THE TASK: Which of the lines below hold the word "Римский"? Pull each of them out.

START INFORMATION SUPPLIED

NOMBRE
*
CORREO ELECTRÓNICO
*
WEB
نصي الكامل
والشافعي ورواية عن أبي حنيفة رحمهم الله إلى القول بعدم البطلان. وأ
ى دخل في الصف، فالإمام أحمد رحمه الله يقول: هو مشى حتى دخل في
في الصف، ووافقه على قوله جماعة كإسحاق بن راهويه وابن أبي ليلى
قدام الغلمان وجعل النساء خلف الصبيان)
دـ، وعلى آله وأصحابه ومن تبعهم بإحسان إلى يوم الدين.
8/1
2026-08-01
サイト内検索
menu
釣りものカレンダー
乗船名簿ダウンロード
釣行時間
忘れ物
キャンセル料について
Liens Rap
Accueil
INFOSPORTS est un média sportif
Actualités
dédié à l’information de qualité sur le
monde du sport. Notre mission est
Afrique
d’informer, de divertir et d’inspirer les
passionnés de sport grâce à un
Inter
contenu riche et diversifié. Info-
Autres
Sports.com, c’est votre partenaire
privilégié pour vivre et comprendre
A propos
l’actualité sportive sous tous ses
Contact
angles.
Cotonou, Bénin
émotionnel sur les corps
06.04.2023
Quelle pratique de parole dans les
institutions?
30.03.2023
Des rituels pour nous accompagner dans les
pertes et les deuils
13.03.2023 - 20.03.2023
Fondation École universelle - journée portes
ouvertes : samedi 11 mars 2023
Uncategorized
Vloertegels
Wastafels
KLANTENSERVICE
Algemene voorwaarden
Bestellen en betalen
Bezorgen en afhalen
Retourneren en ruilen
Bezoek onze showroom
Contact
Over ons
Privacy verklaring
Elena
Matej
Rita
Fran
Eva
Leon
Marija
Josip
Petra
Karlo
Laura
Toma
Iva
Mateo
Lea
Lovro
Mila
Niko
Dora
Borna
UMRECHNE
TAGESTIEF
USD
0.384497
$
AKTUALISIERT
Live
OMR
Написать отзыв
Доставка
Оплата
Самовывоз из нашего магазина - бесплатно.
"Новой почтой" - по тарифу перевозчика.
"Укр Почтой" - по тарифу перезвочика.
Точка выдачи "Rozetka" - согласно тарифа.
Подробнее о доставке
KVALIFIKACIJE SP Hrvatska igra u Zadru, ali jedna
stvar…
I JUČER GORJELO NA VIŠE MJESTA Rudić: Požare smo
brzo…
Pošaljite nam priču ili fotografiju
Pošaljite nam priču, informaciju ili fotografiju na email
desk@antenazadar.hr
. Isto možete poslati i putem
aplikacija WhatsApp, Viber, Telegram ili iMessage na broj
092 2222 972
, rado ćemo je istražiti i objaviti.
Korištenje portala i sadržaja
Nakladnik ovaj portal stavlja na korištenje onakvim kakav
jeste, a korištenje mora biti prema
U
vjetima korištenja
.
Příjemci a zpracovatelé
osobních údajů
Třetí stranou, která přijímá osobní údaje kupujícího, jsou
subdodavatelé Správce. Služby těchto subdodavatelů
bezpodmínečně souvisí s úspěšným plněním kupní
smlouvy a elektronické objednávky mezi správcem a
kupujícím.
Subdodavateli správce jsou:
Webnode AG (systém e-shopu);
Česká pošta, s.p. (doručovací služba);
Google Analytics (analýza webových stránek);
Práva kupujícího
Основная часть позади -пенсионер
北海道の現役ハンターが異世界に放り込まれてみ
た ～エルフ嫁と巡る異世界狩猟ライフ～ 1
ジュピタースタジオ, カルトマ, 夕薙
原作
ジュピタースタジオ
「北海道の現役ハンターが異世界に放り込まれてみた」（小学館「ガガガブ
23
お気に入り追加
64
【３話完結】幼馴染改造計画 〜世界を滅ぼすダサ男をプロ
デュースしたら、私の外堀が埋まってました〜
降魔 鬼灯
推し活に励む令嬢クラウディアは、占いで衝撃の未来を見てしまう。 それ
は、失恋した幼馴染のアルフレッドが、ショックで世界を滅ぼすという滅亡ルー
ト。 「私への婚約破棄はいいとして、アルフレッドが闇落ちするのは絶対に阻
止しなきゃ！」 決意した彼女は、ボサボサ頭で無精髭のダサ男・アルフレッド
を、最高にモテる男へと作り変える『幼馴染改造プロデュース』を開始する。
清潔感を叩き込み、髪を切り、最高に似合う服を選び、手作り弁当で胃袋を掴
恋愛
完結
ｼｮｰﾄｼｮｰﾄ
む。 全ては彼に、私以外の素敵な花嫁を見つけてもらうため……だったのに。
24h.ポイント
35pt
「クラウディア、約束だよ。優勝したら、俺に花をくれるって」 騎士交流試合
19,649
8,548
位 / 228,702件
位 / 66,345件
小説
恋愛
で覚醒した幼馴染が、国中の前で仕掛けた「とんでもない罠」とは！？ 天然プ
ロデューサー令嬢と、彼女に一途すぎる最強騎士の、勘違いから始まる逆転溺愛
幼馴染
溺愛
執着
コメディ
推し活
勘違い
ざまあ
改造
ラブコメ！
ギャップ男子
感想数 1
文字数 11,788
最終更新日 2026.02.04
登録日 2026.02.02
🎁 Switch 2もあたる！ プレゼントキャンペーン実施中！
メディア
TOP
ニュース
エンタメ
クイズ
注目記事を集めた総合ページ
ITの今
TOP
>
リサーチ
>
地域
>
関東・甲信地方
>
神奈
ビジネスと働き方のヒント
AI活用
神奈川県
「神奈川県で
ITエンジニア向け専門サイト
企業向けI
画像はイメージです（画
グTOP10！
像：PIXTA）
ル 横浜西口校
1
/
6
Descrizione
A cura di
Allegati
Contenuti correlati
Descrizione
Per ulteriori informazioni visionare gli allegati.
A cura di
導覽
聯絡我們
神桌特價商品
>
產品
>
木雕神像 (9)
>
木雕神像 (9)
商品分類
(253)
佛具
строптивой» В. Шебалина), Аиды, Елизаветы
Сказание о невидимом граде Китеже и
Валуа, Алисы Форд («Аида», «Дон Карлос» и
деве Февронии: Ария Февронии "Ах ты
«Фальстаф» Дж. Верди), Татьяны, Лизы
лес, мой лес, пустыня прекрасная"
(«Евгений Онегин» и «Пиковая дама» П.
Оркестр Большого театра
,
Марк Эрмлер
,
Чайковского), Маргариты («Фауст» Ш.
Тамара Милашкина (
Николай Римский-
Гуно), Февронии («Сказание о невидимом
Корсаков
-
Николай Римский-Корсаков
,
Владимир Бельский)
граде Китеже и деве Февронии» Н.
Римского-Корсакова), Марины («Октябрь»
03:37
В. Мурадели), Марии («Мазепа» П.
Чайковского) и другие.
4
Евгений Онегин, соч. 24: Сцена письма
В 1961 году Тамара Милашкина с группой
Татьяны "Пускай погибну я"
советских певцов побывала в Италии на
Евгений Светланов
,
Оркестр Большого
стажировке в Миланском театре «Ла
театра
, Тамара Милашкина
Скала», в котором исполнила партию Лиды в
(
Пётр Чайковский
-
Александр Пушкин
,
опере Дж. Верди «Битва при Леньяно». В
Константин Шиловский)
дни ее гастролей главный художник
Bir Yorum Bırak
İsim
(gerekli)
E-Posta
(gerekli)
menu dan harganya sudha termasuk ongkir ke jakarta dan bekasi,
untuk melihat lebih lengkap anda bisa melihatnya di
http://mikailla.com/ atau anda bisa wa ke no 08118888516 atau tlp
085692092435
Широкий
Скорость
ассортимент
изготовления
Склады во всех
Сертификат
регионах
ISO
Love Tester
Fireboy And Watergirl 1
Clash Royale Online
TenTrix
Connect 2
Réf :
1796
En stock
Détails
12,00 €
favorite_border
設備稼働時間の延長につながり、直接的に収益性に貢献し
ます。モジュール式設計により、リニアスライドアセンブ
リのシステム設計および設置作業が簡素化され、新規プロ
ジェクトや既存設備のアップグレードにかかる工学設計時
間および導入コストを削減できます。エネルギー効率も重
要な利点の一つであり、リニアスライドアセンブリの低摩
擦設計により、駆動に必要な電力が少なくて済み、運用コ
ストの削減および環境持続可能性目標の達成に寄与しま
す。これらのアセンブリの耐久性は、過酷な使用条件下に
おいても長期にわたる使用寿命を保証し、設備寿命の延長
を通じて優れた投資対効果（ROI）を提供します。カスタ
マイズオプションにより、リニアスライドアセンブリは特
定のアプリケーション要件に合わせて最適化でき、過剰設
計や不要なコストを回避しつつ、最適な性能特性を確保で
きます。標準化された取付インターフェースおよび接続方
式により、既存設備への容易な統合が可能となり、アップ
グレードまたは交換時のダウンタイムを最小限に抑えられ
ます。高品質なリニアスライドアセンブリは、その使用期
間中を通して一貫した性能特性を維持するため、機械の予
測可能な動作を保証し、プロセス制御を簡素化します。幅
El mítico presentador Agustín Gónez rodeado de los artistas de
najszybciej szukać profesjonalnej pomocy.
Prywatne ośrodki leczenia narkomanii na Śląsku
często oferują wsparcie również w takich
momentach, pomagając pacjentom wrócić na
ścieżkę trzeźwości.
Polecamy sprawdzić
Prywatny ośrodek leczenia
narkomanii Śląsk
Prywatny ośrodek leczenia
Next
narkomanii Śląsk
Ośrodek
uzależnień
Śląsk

END INFORMATION SUPPLIED

OUTPUT OF THE TASK:
Николай Римский-
Николай Римский-Корсаков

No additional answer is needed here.